• By admin
  • 17 Luglio 2016

1° Campo: “U Pagghiaru”

1° Campo: “U Pagghiaru”

Obiettivo

Con questo primo campo i nostri volontari si sono confrontati con una delle costruzioni tradizionali più rappresentative della cultura siciliana: “u paggiaru”.

Questo edificio, ricovero comune a diverse tipologie di lavoratori, quali carbonai, pastori e contadini, ha segnato per secoli l’immagine delle montagne delle Madonie. Comune ancora nel primo dopoguerra, oggi è una costruzione praticamente scomparsa.

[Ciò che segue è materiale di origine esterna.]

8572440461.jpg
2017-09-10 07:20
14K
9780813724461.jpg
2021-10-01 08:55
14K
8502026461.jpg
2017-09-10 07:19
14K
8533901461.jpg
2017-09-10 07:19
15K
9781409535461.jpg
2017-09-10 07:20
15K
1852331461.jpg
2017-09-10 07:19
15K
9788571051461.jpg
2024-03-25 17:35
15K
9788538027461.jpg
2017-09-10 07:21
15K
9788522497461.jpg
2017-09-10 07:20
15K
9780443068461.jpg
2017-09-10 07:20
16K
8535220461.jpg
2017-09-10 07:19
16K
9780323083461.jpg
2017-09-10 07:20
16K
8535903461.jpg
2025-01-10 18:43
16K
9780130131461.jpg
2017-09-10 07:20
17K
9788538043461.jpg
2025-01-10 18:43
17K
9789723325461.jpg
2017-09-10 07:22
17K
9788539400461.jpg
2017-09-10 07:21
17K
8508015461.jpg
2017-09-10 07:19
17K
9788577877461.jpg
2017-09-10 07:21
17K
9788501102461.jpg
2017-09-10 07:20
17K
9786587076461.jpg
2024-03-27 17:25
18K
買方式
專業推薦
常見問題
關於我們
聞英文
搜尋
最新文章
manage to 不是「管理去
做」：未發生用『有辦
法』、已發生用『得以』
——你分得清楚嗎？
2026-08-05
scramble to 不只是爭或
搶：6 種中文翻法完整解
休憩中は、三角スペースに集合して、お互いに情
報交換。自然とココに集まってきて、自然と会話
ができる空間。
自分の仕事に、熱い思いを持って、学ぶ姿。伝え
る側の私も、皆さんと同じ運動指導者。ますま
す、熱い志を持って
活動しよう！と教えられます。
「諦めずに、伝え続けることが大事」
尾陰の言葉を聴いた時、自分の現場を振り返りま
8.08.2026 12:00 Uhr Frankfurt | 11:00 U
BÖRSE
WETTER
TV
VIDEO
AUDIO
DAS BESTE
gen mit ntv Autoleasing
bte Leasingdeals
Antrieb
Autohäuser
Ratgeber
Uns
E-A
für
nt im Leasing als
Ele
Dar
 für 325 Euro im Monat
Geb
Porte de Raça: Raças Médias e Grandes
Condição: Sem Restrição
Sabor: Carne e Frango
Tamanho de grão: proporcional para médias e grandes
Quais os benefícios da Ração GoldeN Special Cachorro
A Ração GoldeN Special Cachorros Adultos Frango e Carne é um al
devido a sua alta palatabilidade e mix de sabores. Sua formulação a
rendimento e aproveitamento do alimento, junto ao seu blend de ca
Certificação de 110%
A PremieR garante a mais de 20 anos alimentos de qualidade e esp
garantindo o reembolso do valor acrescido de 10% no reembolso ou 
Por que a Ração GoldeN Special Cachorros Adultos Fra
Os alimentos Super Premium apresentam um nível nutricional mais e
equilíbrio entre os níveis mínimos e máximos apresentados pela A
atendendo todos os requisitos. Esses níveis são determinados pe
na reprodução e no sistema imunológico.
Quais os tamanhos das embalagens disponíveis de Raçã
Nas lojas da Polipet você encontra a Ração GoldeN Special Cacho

Con l’aiuto dell’esperto di cultura materiale madonita, Antonio Spinnato, i nostri ragazzi hanno cominciato un percorso di ricostruzione che viaggia sul doppio binario della materialità ma, soprattutto, della riscoperta di antiche conoscenze. L’obiettivo ultimo sarà quello di ricreare un luogo di riscoperta del mondo contadino, una specie di museo en plein air, capace di far vivere realmente l’esperienza di ciò che è stato.

Tutto questo all’ingresso di Castellana Sicula, comune madonita che, di per sé, rappresenta la porta Del Parco delle Madonie: uno dei più ricchi serbatoi di biodiversità in Sicilia.


Tipologia costruttiva

I Pagliaio, che è oggetto del nostro impegno, appartiene alla tipologia usata dai contadini. La sua complessità si pone a metà fra la semplicità di quelli dei carbonai (destinati a pochi mesi di utilizzo) e la complessità di quelli dei pastori che comprendevano, inoltre, l’ovile e le zone destinate alla caseificazione.

La base è rappresentata da una massiccio muretto a secco, sapientemente costruito in modo che, anche senza l’utilizzo di leganti, possa essere garantita la stabilità della struttura. Su questa verrà installata una copertura (cappa) costituita da lunghe travi e canne. All’esterno si utilizzeranno erbe locali con propretà impermeabili quali la ginestra o la l’ampelodesma (disa).


Biodiversità e accessibilità

La zona sarà circondata dalla “Siepe della Biodiversità”, che sarà piantata a novembre e che, in un un unico colpo d’occhio, permetterà di osservare alcune varietà vegetali endemiche delle madonie come la rosa canina, il rovo e il prugnolo. All’ingresso una rampa lievemente discendente con una robusta staccionata in legno, consentirà l’accesso ai soggetti diversamente abili o con difficoltà di deambulazione.

Nei pressi del pagliaio, infine, sarà realizzata la “Spirale delle Piante Aromatiche”, che comprenderà alcuni degli odori tipici dell’ambiente montano madonita come l’origano, pianta principe delle nostre montagne, noto anticamente come “splendore di montagna”.


Un patto fra le generazioni

Molte delle fasi di costruzione , saranno seguite, oltre che dal nostro Antonio Spinnato, da soci della locale Auser. Persone che, oltre a una grande voglia di fare, ci regaleranno la loro esperienza essendo stati testimoni diretti dell’utilizzo del pagliaio e di un mondo contadino ormai quasi scomparso.